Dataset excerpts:
********************

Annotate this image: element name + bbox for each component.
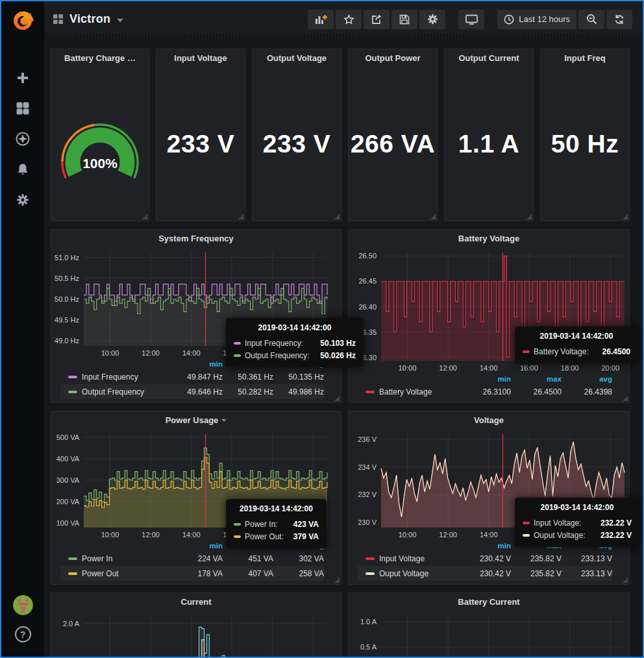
panel-title[interactable]: Battery Current bbox=[349, 593, 629, 611]
create-plus-icon[interactable] bbox=[16, 71, 30, 85]
side-nav bbox=[16, 37, 30, 207]
dashboards-icon[interactable] bbox=[16, 101, 30, 116]
chevron-down-icon[interactable] bbox=[117, 19, 123, 22]
panel-battery-charge: Battery Charge … 100% bbox=[51, 49, 149, 221]
stat-value: 1.1 A bbox=[458, 130, 519, 158]
resize-grip[interactable] bbox=[238, 214, 243, 219]
series-name[interactable]: Power Out bbox=[82, 569, 172, 578]
legend-row: Ouput Voltage 230.42 V 235.82 V 233.13 V bbox=[358, 566, 612, 581]
svg-text:26.40: 26.40 bbox=[358, 303, 377, 311]
time-series-plot[interactable]: 2.0 A1.5 A bbox=[51, 611, 341, 657]
tooltip-label: Input Frequency: bbox=[245, 339, 303, 348]
svg-text:14:00: 14:00 bbox=[480, 531, 498, 539]
legend-row: Input Frequency 49.847 Hz 50.361 Hz 50.1… bbox=[60, 369, 324, 384]
legend-col-min[interactable]: min bbox=[172, 360, 223, 368]
panel-title[interactable]: Output Current bbox=[445, 49, 533, 67]
resize-grip[interactable] bbox=[623, 396, 628, 401]
svg-text:16:00: 16:00 bbox=[520, 364, 538, 372]
panel-title[interactable]: Current bbox=[51, 593, 341, 611]
series-color-dash bbox=[365, 391, 375, 393]
share-button[interactable] bbox=[364, 10, 390, 29]
add-panel-button[interactable] bbox=[308, 10, 334, 29]
side-bottom: ? bbox=[13, 595, 33, 657]
legend-col-min[interactable]: min bbox=[460, 542, 511, 550]
star-button[interactable] bbox=[336, 10, 362, 29]
panel-title-text: Battery Voltage bbox=[458, 234, 519, 243]
save-button[interactable] bbox=[391, 10, 417, 29]
resize-grip[interactable] bbox=[334, 214, 340, 219]
time-series-plot[interactable]: 1.0 A0.5 A bbox=[349, 611, 629, 657]
legend-avg: 258 VA bbox=[273, 569, 324, 578]
stat-value: 50 Hz bbox=[551, 130, 619, 158]
panel-title[interactable]: Battery Voltage bbox=[349, 230, 629, 247]
legend-avg: 50.135 Hz bbox=[273, 372, 324, 382]
panel-title[interactable]: Voltage bbox=[349, 411, 629, 429]
series-name[interactable]: Power In bbox=[82, 554, 172, 563]
grafana-logo[interactable] bbox=[1, 1, 44, 37]
time-range-label: Last 12 hours bbox=[519, 14, 570, 24]
legend-row: Battery Voltage 26.3100 26.4500 26.4398 bbox=[358, 384, 612, 399]
resize-grip[interactable] bbox=[334, 396, 340, 401]
legend-col-avg[interactable]: avg bbox=[562, 375, 612, 383]
resize-grip[interactable] bbox=[430, 214, 436, 219]
zoom-out-button[interactable] bbox=[578, 10, 604, 29]
svg-text:50.5 Hz: 50.5 Hz bbox=[55, 274, 79, 282]
resize-grip[interactable] bbox=[526, 214, 532, 219]
svg-text:230 V: 230 V bbox=[358, 518, 377, 526]
legend-col-min[interactable]: min bbox=[172, 542, 223, 550]
svg-text:14:00: 14:00 bbox=[480, 364, 498, 372]
panel-menu-caret-icon[interactable] bbox=[221, 419, 227, 422]
svg-text:18:00: 18:00 bbox=[561, 364, 579, 372]
legend-col-min[interactable]: min bbox=[460, 375, 511, 383]
series-name[interactable]: Input Voltage bbox=[379, 554, 460, 563]
resize-grip[interactable] bbox=[623, 578, 628, 583]
panel-power-usage: Power Usage 500 VA400 VA300 VA200 VA100 … bbox=[51, 411, 341, 585]
legend-max: 235.82 V bbox=[511, 569, 562, 578]
side-menu: ? bbox=[1, 1, 44, 657]
legend-min: 49.646 Hz bbox=[172, 387, 223, 396]
tooltip-value: 26.4500 bbox=[593, 347, 630, 356]
tooltip-value: 50.103 Hz bbox=[311, 339, 356, 348]
panel-title[interactable]: System Frequency bbox=[51, 230, 341, 247]
configuration-gear-icon[interactable] bbox=[16, 193, 30, 207]
time-range-picker[interactable]: Last 12 hours bbox=[497, 10, 576, 29]
user-avatar[interactable] bbox=[13, 595, 33, 615]
panel-title[interactable]: Battery Charge … bbox=[51, 49, 149, 67]
panel-title[interactable]: Output Voltage bbox=[253, 49, 341, 67]
svg-text:10:00: 10:00 bbox=[399, 531, 417, 539]
panel-output-current: Output Current 1.1 A bbox=[444, 49, 534, 221]
dashboard-settings-button[interactable] bbox=[419, 10, 445, 29]
panel-title-text: Voltage bbox=[474, 415, 504, 425]
series-color-dash bbox=[68, 391, 77, 393]
alerting-bell-icon[interactable] bbox=[16, 162, 30, 177]
series-name[interactable]: Battery Voltage bbox=[379, 387, 460, 396]
svg-text:100 VA: 100 VA bbox=[56, 519, 80, 527]
tooltip-value: 379 VA bbox=[284, 532, 319, 541]
series-color-dash bbox=[68, 557, 77, 560]
help-icon[interactable]: ? bbox=[15, 626, 31, 642]
series-name[interactable]: Input Frequency bbox=[82, 372, 172, 382]
panel-title[interactable]: Input Freq bbox=[541, 49, 629, 67]
legend-col-max[interactable]: max bbox=[511, 375, 562, 383]
series-name[interactable]: Ouput Voltage bbox=[379, 569, 460, 578]
svg-text:12:00: 12:00 bbox=[142, 531, 160, 539]
panel-title[interactable]: Power Usage bbox=[51, 411, 341, 429]
help-glyph: ? bbox=[20, 629, 26, 640]
explore-compass-icon[interactable] bbox=[16, 132, 30, 146]
series-color-dash bbox=[523, 522, 530, 524]
refresh-button[interactable] bbox=[606, 10, 632, 29]
panel-title-text: Output Voltage bbox=[267, 53, 327, 63]
panel-title[interactable]: Input Voltage bbox=[156, 49, 245, 67]
panel-title-text: Current bbox=[181, 597, 212, 607]
resize-grip[interactable] bbox=[334, 578, 340, 583]
resize-grip[interactable] bbox=[623, 214, 628, 219]
svg-text:26.50: 26.50 bbox=[358, 252, 377, 260]
series-name[interactable]: Output Frequency bbox=[82, 387, 172, 396]
legend-avg: 26.4398 bbox=[562, 387, 612, 396]
tv-mode-button[interactable] bbox=[458, 10, 484, 29]
panel-title[interactable]: Output Power bbox=[349, 49, 437, 67]
resize-grip[interactable] bbox=[142, 214, 147, 219]
panel-title-text: Input Voltage bbox=[174, 53, 227, 63]
stat-value: 233 V bbox=[167, 130, 234, 158]
dashboard-title[interactable]: Victron bbox=[69, 12, 110, 26]
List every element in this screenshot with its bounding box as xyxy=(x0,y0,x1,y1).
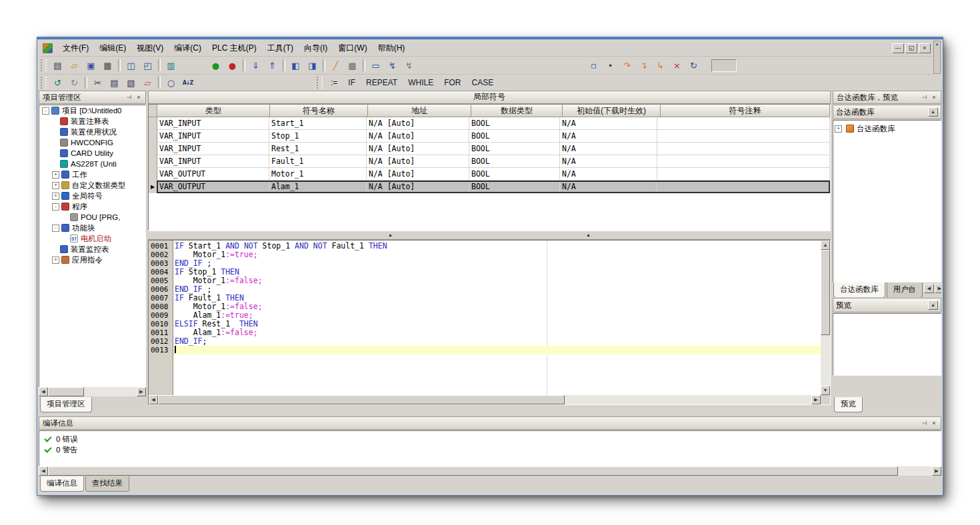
table-row[interactable]: VAR_INPUTStart_1N/A [Auto]BOOLN/A xyxy=(149,117,830,130)
menu-view[interactable]: 视图(V) xyxy=(131,40,169,57)
scroll-down-button[interactable]: ▼ xyxy=(821,386,830,395)
clear-breakpoint-button[interactable]: × xyxy=(669,58,685,73)
tree-item-programs[interactable]: -程序 xyxy=(39,201,145,212)
table-row[interactable]: VAR_OUTPUTMotor_1N/A [Auto]BOOLN/A xyxy=(149,168,830,181)
table-cell[interactable]: VAR_INPUT xyxy=(157,155,269,168)
table-cell[interactable]: BOOL xyxy=(469,168,560,181)
code-line[interactable]: Motor_1:=false; xyxy=(173,276,821,285)
step-into-button[interactable]: ↴ xyxy=(636,58,651,73)
tree-expand-plus[interactable]: + xyxy=(52,171,59,179)
cut-button[interactable]: ✂ xyxy=(90,75,105,90)
save-button[interactable]: ▣ xyxy=(83,58,99,73)
download-to-plc-button[interactable]: ⇓ xyxy=(248,58,263,73)
toolbar-drag-handle[interactable] xyxy=(41,77,47,89)
code-line[interactable]: Alam_1:=true; xyxy=(173,311,821,320)
table-row[interactable]: ▶VAR_OUTPUTAlam_1N/A [Auto]BOOLN/A xyxy=(149,181,830,193)
table-cell[interactable]: VAR_OUTPUT xyxy=(157,181,269,193)
scrollbar-thumb[interactable] xyxy=(821,250,830,335)
hardware-config-button[interactable]: ▩ xyxy=(345,58,360,73)
code-line[interactable]: Motor_1:=true; xyxy=(173,251,821,259)
table-cell[interactable] xyxy=(657,155,830,168)
table-row[interactable]: VAR_INPUTStop_1N/A [Auto]BOOLN/A xyxy=(149,130,830,143)
code-line[interactable]: Alam_1:=false; xyxy=(173,328,821,337)
reset-plc-button[interactable]: ↻ xyxy=(686,58,701,73)
breakpoint-button[interactable]: • xyxy=(603,58,618,73)
scroll-left-button[interactable]: ◀ xyxy=(149,395,158,404)
menu-plc[interactable]: PLC 主机(P) xyxy=(207,40,262,57)
tab-project-management[interactable]: 项目管理区 xyxy=(40,397,92,412)
run-plc-button[interactable]: ● xyxy=(208,58,223,73)
tree-item-project[interactable]: -项目 [D:\Untitled0 xyxy=(39,105,145,116)
table-cell[interactable]: N/A xyxy=(560,143,657,155)
tree-item-plc[interactable]: AS228T (Unti xyxy=(39,159,145,169)
table-cell[interactable]: N/A xyxy=(560,117,657,130)
tab-compile-messages[interactable]: 编译信息 xyxy=(40,476,84,492)
tree-item-function-blocks[interactable]: -功能块 xyxy=(39,223,145,233)
edit-mode-button[interactable]: ◧ xyxy=(288,58,303,73)
scrollbar-thumb[interactable] xyxy=(48,466,898,476)
tree-item-device-usage[interactable]: 装置使用状况 xyxy=(39,127,145,137)
code-line[interactable]: Motor_1:=false; xyxy=(173,302,821,311)
pin-icon[interactable]: ⊤ xyxy=(124,93,133,102)
menu-help[interactable]: 帮助(H) xyxy=(373,40,411,57)
st-code-editor[interactable]: 0001000200030004000500060007000800090010… xyxy=(148,240,831,405)
scrollbar-thumb[interactable] xyxy=(48,387,84,396)
upload-from-plc-button[interactable]: ⇑ xyxy=(265,58,280,73)
table-cell[interactable]: N/A xyxy=(560,155,657,168)
table-cell[interactable]: N/A xyxy=(560,130,657,143)
column-header[interactable]: 初始值(下载时生效) xyxy=(563,105,661,117)
step-over-button[interactable]: ↷ xyxy=(619,58,635,73)
table-cell[interactable] xyxy=(657,130,830,143)
table-cell[interactable]: Start_1 xyxy=(269,117,367,130)
tab-scroll-right-button[interactable]: ▶ xyxy=(935,284,941,293)
st-repeat-button[interactable]: REPEAT xyxy=(361,76,403,89)
device-view-button[interactable]: ▭ xyxy=(368,58,383,73)
simulator-button[interactable]: ╱ xyxy=(328,58,343,73)
tree-expand-minus[interactable]: - xyxy=(52,225,59,232)
column-header[interactable]: 符号注释 xyxy=(661,105,830,117)
st-if-button[interactable]: IF xyxy=(343,76,361,89)
table-cell[interactable]: Stop_1 xyxy=(269,130,367,143)
tab-scroll-left-button[interactable]: ◀ xyxy=(924,284,934,293)
copy-button[interactable]: ▤ xyxy=(107,75,122,90)
navigate-forward-button[interactable]: ↻ xyxy=(67,75,82,90)
table-cell[interactable]: N/A [Auto] xyxy=(367,130,469,143)
tree-item-device-comment-table[interactable]: 装置注释表 xyxy=(39,116,145,127)
tree-item-hwconfig[interactable]: HWCONFIG xyxy=(39,137,145,148)
cascade-windows-button[interactable]: ◰ xyxy=(140,58,155,73)
st-while-button[interactable]: WHILE xyxy=(403,76,439,89)
code-line[interactable]: ELSIF Rest_1 THEN xyxy=(173,320,821,328)
tree-expand-plus[interactable]: + xyxy=(52,257,59,264)
tab-find-results[interactable]: 查找结果 xyxy=(85,476,129,492)
table-cell[interactable]: N/A [Auto] xyxy=(367,143,469,155)
table-cell[interactable]: BOOL xyxy=(469,155,560,168)
tab-preview[interactable]: 预览 xyxy=(834,397,863,412)
menu-wizard[interactable]: 向导(I) xyxy=(299,40,333,57)
toolbar-drag-handle[interactable] xyxy=(41,59,47,71)
code-line[interactable]: IF Fault_1 THEN xyxy=(173,294,821,302)
stop-plc-button[interactable]: ● xyxy=(225,58,240,73)
table-cell[interactable]: N/A xyxy=(560,181,657,193)
menu-file[interactable]: 文件(F) xyxy=(57,40,94,57)
scroll-right-button[interactable]: ▶ xyxy=(811,395,821,404)
tile-windows-button[interactable]: ◫ xyxy=(123,58,139,73)
tree-item-tasks[interactable]: +工作 xyxy=(39,169,145,180)
find-replace-button[interactable]: A↓Z xyxy=(180,75,195,90)
table-cell[interactable] xyxy=(657,181,830,193)
open-project-button[interactable]: ▱ xyxy=(67,58,82,73)
menu-edit[interactable]: 编辑(E) xyxy=(94,40,131,57)
close-panel-icon[interactable]: × xyxy=(929,93,939,102)
collapse-up-icon[interactable]: ▲ xyxy=(586,233,591,238)
tab-delta-library[interactable]: 台达函数库 xyxy=(833,282,885,297)
table-row[interactable]: VAR_INPUTFault_1N/A [Auto]BOOLN/A xyxy=(149,155,830,168)
tree-expand-plus[interactable]: + xyxy=(52,182,59,189)
table-cell[interactable]: N/A [Auto] xyxy=(367,181,469,193)
code-line[interactable]: IF Start_1 AND NOT Stop_1 AND NOT Fault_… xyxy=(173,242,821,251)
tree-item-device-monitor-table[interactable]: 装置监控表 xyxy=(39,244,145,255)
st-case-button[interactable]: CASE xyxy=(467,76,499,89)
close-button[interactable]: × xyxy=(919,43,931,53)
column-header[interactable]: 符号名称 xyxy=(270,105,368,117)
table-cell[interactable]: BOOL xyxy=(469,143,560,155)
column-header[interactable]: 类型 xyxy=(157,105,270,117)
table-cell[interactable]: VAR_INPUT xyxy=(157,117,269,130)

********************

Task description:
Look through the data above for the string "Charge" and copy every line where it appears.

Response to this exercise:
panel-battery-charge: Battery Charge … 100% bbox=[51, 49, 149, 221]
panel-title[interactable]: Battery Charge … bbox=[51, 49, 149, 67]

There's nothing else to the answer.